Using VPR to see the Surface changes, the Camera is then moved towards the Big Ball (stretched in X to 0.2 for an elipse) over the 120 frames. When far away, the color is white (i.e. largest spot size in the Gradient) migrating down the Gradient until at frame 120 all spots are basically 0 (zero) in size (red color). The following are renders, with the last 3 digits of the file name being the frame number:

137537 137531
137532 137533
137534 137535

Interesting.

mTp

RebelHill
07-30-2017, 03:50 PM
A spot is basically a pixel in the render... spot size is the size/space viewed within that spot. So if you have a 1m item, that is so far away that it occupies only 1 pixel when rendered, then the spot size is 1m, etc.

Dan Ritchie
07-31-2017, 01:15 PM
What I suspect spot size is, is the value used for mip-mapping. Basically, (I think) it is used to calculate which level of the mip map to choose. That should mean it's not just distance. Oblique angles on an object would have a higher mip-map level whether they were close or far away.
But how is it calculated?
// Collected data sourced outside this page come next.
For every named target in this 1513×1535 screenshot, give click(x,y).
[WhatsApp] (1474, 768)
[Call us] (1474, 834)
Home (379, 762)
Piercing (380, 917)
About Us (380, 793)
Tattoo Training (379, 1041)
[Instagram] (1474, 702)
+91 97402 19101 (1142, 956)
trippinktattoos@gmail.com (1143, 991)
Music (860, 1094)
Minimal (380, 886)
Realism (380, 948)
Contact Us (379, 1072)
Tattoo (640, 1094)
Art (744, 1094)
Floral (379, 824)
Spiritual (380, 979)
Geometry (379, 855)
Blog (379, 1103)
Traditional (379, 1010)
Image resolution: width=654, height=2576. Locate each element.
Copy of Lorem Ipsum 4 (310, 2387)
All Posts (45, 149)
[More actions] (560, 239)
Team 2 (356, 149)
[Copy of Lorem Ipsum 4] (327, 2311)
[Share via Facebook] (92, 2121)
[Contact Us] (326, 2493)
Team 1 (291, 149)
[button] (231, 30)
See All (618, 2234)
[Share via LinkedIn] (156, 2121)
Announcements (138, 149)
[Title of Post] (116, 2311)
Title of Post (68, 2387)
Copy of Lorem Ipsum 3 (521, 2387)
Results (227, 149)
In screen space, object space, uv space?

MonroePoteet
08-01-2017, 08:04 AM
I can confirm that oblique angles change the spot size: using the scene I posted previously, substitute a cube for the sphere at a fixed distance from the camera rotating around Y and the oblique sides have a larger spot size.

mTp

Dan Ritchie
08-02-2017, 02:56 PM
Well, I see it does increase with oblique angles as well as distance. But I see no indication that it is linked with texture coordinates, otherwise, it would get brighter where polygons are small and scrunched up.

Normally, in open GL, when they calculate which mip map level to use for a given pixel, they take the gradient of the current UV coords, and the ones from the pixel at the left (or other location.) Something like...

float2 dx = ddx(iUV * iTextureSize.x); //get the u gradient from this and a nearby pixel
float2 dy = ddy(iUV * iTextureSize.y); //get the v gradient from this and a nearby pixel
float d = max(dot(dx, dx), dot(dy,dy));//basically, estimate the distance (faster than using a square root, I guess)
return 0.5 * log2(d); //inverse operation to exponentiation, related to each level being 1/4 smaller than the last

This relates texture coordinates to screen coordinates and gives an estimation of which mip map level to use. However, it had some problems. Since the gradient doesn't change much across polygons, the levels appear faceted. There's also a big seam where the U/V map wraps from 1 back to 0. I've seen these artifacts in LW openGL, but not in the final renders.

I'm still trying to understand the nature of all this. There's not much to go on out there.